§ **What you will do**
Only the number is wanted: state how many lines of the data below contain the word "troubles".

§ **Stored dataset items**
********************

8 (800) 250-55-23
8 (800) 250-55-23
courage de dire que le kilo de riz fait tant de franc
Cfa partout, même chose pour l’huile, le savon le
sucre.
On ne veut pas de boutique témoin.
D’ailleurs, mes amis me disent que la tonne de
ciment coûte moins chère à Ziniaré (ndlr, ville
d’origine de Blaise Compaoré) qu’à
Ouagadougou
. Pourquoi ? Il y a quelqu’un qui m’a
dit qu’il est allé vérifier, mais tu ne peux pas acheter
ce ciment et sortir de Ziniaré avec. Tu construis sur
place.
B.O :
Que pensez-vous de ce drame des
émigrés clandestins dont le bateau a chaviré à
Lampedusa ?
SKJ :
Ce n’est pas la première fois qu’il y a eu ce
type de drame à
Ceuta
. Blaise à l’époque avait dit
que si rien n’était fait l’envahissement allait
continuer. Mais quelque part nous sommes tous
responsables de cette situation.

********************

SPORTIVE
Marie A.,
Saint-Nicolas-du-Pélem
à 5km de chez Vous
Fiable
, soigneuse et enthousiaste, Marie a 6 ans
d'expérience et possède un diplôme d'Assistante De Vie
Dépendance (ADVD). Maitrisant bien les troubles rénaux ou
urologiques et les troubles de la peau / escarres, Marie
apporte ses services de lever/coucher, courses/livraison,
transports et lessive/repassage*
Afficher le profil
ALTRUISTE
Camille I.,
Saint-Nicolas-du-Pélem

********************

§ **Worked solution**
2